For a resourceful, vibrant officer who committed no offence and still has five years left before exiting public service, Olajengbesi has described Owen’s compulsory retirement as “wrongful.”
One of the major drawbacks of the fight against corruption is the failure to protect citizens who make efforts to ensure accountability and transparency in the system from victimisation and punish the perpetrators of fraud and other kinds of wrongdoing to deter others. In this particular case, rather than query the bad behaviour of a senior officer who rose to become the head of one of the units of the armed forces, government not only conspired in the scheme to cover up his misconduct, but it also went on to reward him with a diplomatic posting.

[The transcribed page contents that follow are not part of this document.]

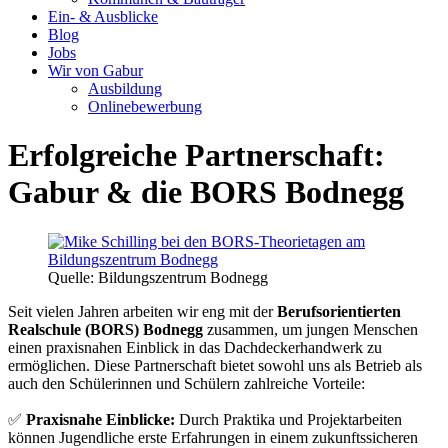
Ein- & Ausblicke
Blog
Jobs
Wir von Gabur
Ausbildung
Onlinebewerbung
Erfolgreiche Partnerschaft:
Gabur & die BORS Bodnegg
Quelle: Bildungszentrum Bodnegg
Seit vielen Jahren arbeiten wir eng mit der
Berufsorientierten
Realschule (BORS) Bodnegg
zusammen, um jungen Menschen
einen praxisnahen Einblick in das Dachdeckerhandwerk zu
ermöglichen. Diese Partnerschaft bietet sowohl uns als Betrieb als
auch den Schülerinnen und Schülern zahlreiche Vorteile:
✅
Praxisnahe Einblicke:
Durch Praktika und Projektarbeiten
können Jugendliche erste Erfahrungen in einem zukunftssicheren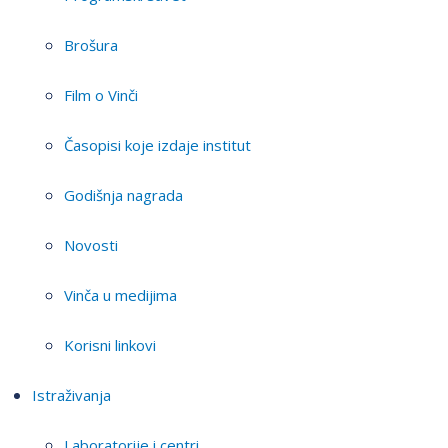
Brošura
Film o Vinči
Časopisi koje izdaje institut
Godišnja nagrada
Novosti
Vinča u medijima
Korisni linkovi
Istraživanja
Laboratorije i centri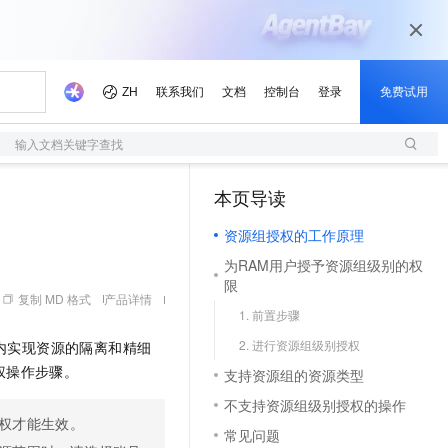
输入文档关键字查找
本页导读
（1）
资源组授权的工作原理
为RAM用户授予资源组级别的权
限
复制 MD 格式
产品详情
1. 前置步骤
2. 进行资源组级别授权
内实现资源的隔离和精细
权操作步骤。
支持资源组的资源类型
不支持资源组级别授权的操作
权才能生效。
常见问题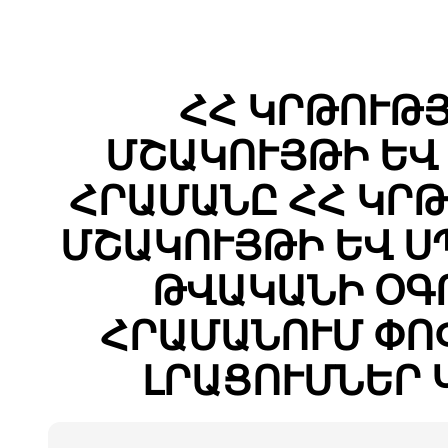
ՀՀ ԿՐԹՈՒԹՅ
ՄՇԱԿՈՒՅԹԻ ԵՎ
ՀՐԱՄԱՆԸ ՀՀ ԿՐԹ
ՄՇԱԿՈՒՅԹԻ ԵՎ Ս
ԹՎԱԿԱՆԻ ՕԳՈՍ
ՀՐԱՄԱՆՈՒՄ ՓՈ
ԼՐԱՑՈՒՄՆԵՐ 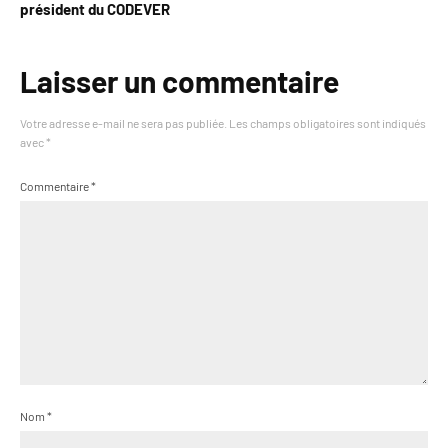
président du CODEVER
Laisser un commentaire
Votre adresse e-mail ne sera pas publiée.
Les champs obligatoires sont indiqués
avec
*
Commentaire
*
Nom
*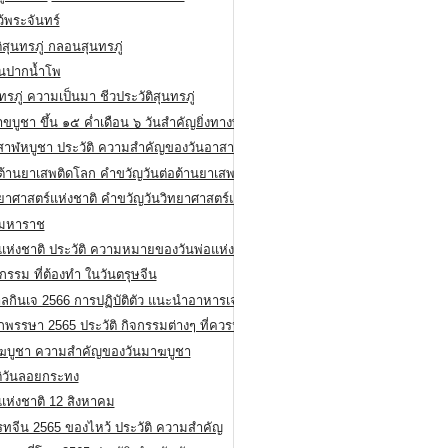
ว้พระจันทร์
ิสุนทรภู่ กลอนสุนทรภู่
ีนปากน้ำโพ
ทรภู่ ความเป็นมา ชีวประวัติสุนทรภู่
สาขบูชา ขึ้น ๑๕ ค่ำเดือน ๖ วันสำคัญยิ่งทางพระพุทธศาสนา
สาฬหบูชา ประวัติ ความสําคัญของวันอาสาฬหบูชา
อต้านยาเสพติดโลก คำขวัญวันต่อต้านยาเสพติดสากล
ทยาศาสตร์แห่งชาติ คำขวัญวันวิทยาศาสตร์แห่งชาติ
ยมหาราช
อแห่งชาติ ประวัติ ความหมายของวันพ่อแห่งชาติ
กรรม ที่ต้องทำ ในวันตรุษจีน
ลกินเจ 2566 การปฏิบัติตัว แนะนำอาหารเจ
พรรษา 2565 ประวัติ กิจกรรมต่างๆ ที่ควรปฏิบัติ
ฆบูชา ความสำคัญของวันมาฆบูชา
ติวันลอยกระทง
่แห่งชาติ 12 สิงหาคม
รทจีน 2565 ของไหว้ ประวัติ ความสำคัญ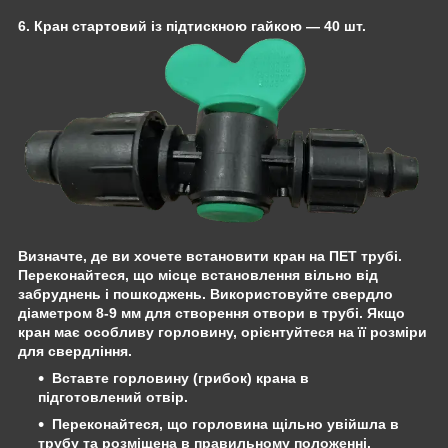
6. Кран стартовий із підтискною гайкою
— 40 шт.
Визначте, де ви хочете встановити кран на ПЕТ трубі.
Переконайтеся, що місце встановлення вільно від
забруднень і пошкоджень. Використовуйте свердло
діаметром
8-9 мм
для створення отвори в трубі. Якщо
кран має особливу горловину, орієнтуйтеся на її розміри
для свердління.
Вставте
горловину (грибок)
крана в
підготовлений отвір.
Переконайтеся, що горловина щільно увійшла в
трубу та розміщена в правильному положенні.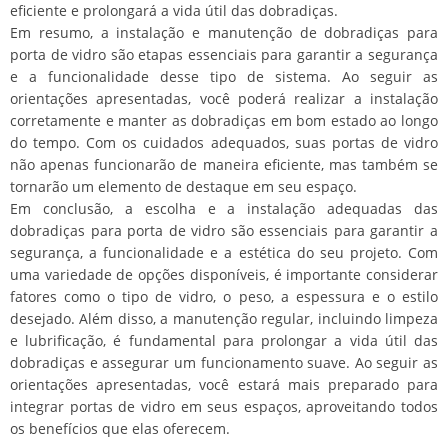
eficiente e prolongará a vida útil das dobradiças.
Em resumo, a instalação e manutenção de dobradiças para
porta de vidro são etapas essenciais para garantir a segurança
e a funcionalidade desse tipo de sistema. Ao seguir as
orientações apresentadas, você poderá realizar a instalação
corretamente e manter as dobradiças em bom estado ao longo
do tempo. Com os cuidados adequados, suas portas de vidro
não apenas funcionarão de maneira eficiente, mas também se
tornarão um elemento de destaque em seu espaço.
Em conclusão, a escolha e a instalação adequadas das
dobradiças para porta de vidro são essenciais para garantir a
segurança, a funcionalidade e a estética do seu projeto. Com
uma variedade de opções disponíveis, é importante considerar
fatores como o tipo de vidro, o peso, a espessura e o estilo
desejado. Além disso, a manutenção regular, incluindo limpeza
e lubrificação, é fundamental para prolongar a vida útil das
dobradiças e assegurar um funcionamento suave. Ao seguir as
orientações apresentadas, você estará mais preparado para
integrar portas de vidro em seus espaços, aproveitando todos
os benefícios que elas oferecem.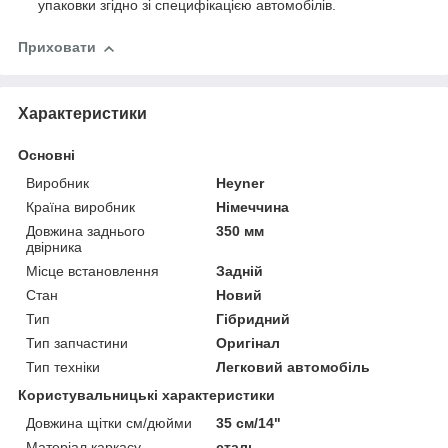
упаковки згідно зі специфікацією автомобілів.
Приховати
Характеристики
Основні
Виробник
Heyner
Країна виробник
Німеччина
Довжина заднього
350 мм
двірника
Місце встановлення
Задній
Стан
Новий
Тип
Гібридний
Тип запчастини
Оригінал
Тип техніки
Легковий автомобіль
Користувальницькі характеристики
Довжина щітки см/дюйми
35 см/14"
Матеріал каркасу
сталь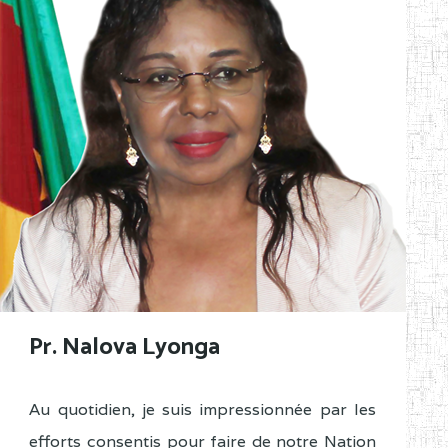
Pr. Nalova Lyonga
Au quotidien, je suis impressionnée par les
efforts consentis pour faire de notre Nation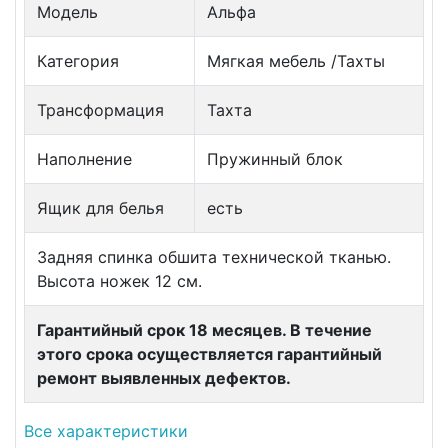
Модель
Альфа
Категория
Мягкая мебель /Тахты
Трансформация
Тахта
Наполнение
Пружинный блок
Ящик для белья
есть
Задняя спинка обшита технической тканью.
Высота ножек 12 см.
Гарантийный срок 18 месяцев. В течение
этого срока осуществляется гарантийный
ремонт выявленных дефектов.
Все характеристики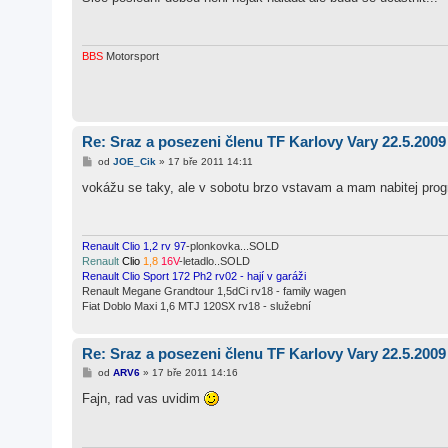
s
p
ě
v
e
BBS
Motorsport
k
Re: Sraz a posezeni členu TF Karlovy Vary 22.5.2009
P
od
JOE_Cik
»
17 bře 2011 14:11
ř
í
vokážu se taky, ale v sobotu brzo vstavam a mam nabitej prog
s
p
ě
v
e
Renault Clio 1,2 rv 97
-plonkovka...SOLD
k
Renault
Clio
1,8
16V
-letadlo..SOLD
Renault Clio Sport 172 Ph2 rv02 - hají v garáži
Renault Megane Grandtour 1,5dCi rv18 - family wagen
Fiat Doblo Maxi 1,6 MTJ 120SX rv18 - služební
Re: Sraz a posezeni členu TF Karlovy Vary 22.5.2009
P
od
ARV6
»
17 bře 2011 14:16
ř
í
Fajn, rad vas uvidim
s
p
ě
v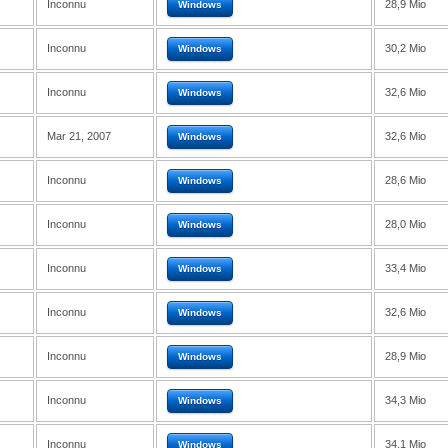
Inconnu
28,9 Mio
Windows
Inconnu
30,2 Mio
Windows
Inconnu
32,6 Mio
Windows
Mar 21, 2007
32,6 Mio
Windows
Inconnu
28,6 Mio
Windows
Inconnu
28,0 Mio
Windows
Inconnu
33,4 Mio
Windows
Inconnu
32,6 Mio
Windows
Inconnu
28,9 Mio
Windows
Inconnu
34,3 Mio
Windows
Inconnu
34,1 Mio
Windows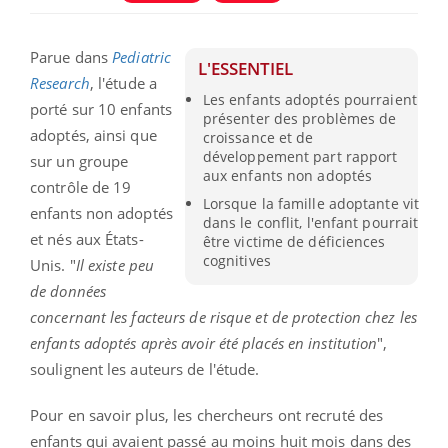
Parue dans
Pediatric
L'ESSENTIEL
Research
, l'étude a
Les enfants adoptés pourraient
porté sur 10 enfants
présenter des problèmes de
adoptés, ainsi que
croissance et de
développement part rapport
sur un groupe
aux enfants non adoptés
contrôle de 19
Lorsque la famille adoptante vit
enfants non adoptés
dans le conflit, l'enfant pourrait
et nés aux États-
être victime de déficiences
cognitives
Unis. "
Il existe peu
de données
concernant les facteurs de risque et de protection chez les
enfants adoptés après avoir été placés en institution
",
soulignent les auteurs de l'étude.
Pour en savoir plus, les chercheurs ont recruté des
enfants qui avaient passé au moins huit mois dans des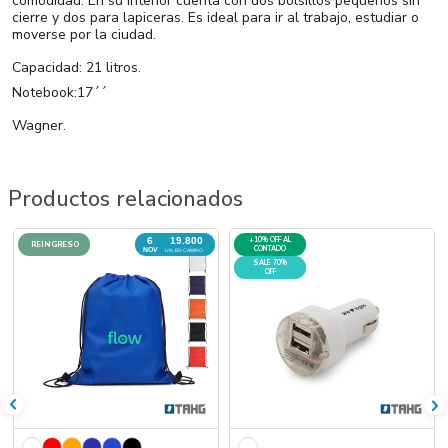
comodidad. En su interior cuenta con dos bolsillos pequeños sin
cierre y dos para lapiceras. Es ideal para ir al trabajo, estudiar o
moverse por la ciudad.
Capacidad: 21 litros.
Notebook:17´´
Wagner.
Productos relacionados
6
19.800
+10% OFF AL
REINGRESO
CONTADO
NOV
UN. EN CAMINO
SALE 70%
OFF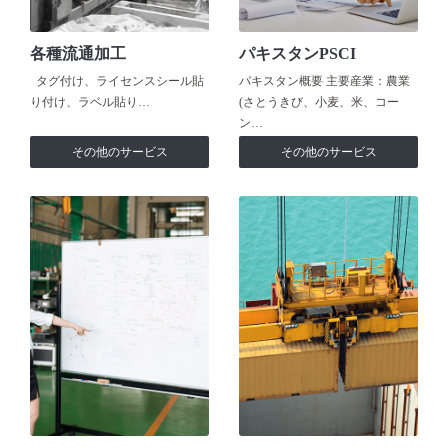
各種流通加工
パキスタンPSCI
タグ付け、ライセンスシール貼
パキスタン概要 主要産業：農業
り付け、ラベル貼り…
(さとうきび、小麦、米、コー
ン…
その他のサービス
その他のサービス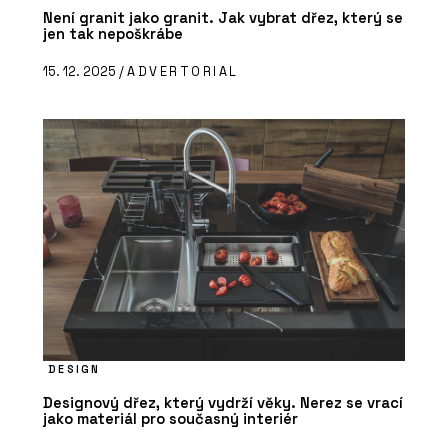
Není granit jako granit. Jak vybrat dřez, který se
jen tak nepoškrábe
15. 12. 2025 /
ADVERTORIAL
DESIGN
Designový dřez, který vydrží věky. Nerez se vrací
jako materiál pro současný interiér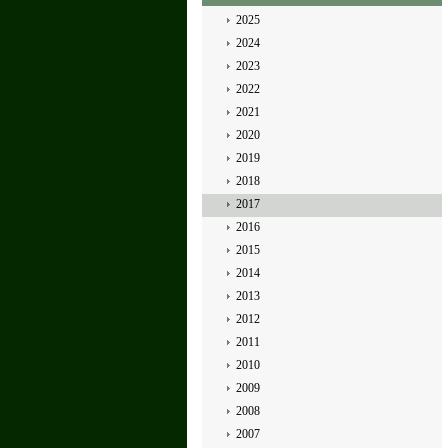
2025
2024
2023
2022
2021
2020
2019
2018
2017
2016
2015
2014
2013
2012
2011
2010
2009
2008
2007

Meanwhile, the junior officer, the real patriot, who exposed his boss’ fraudulent act is the one who gets severely punished with government’s full backing.
Unless government retraces its steps by acting firmly on the side of justice for citizens suffering reprisals for reporting wrongdoing or demanding accountability, Owen’s experience will not encourage anyone in the military, least of all the Nigerian Navy, to join the war against widespread corruption in the country.
•Onyeacholem is Senior Programme Officer at the African Centre for Media & Information Literacy (AFRICMIL) and Coordinator of the Whistleblowing Project, Corruption Anonymous (CORA).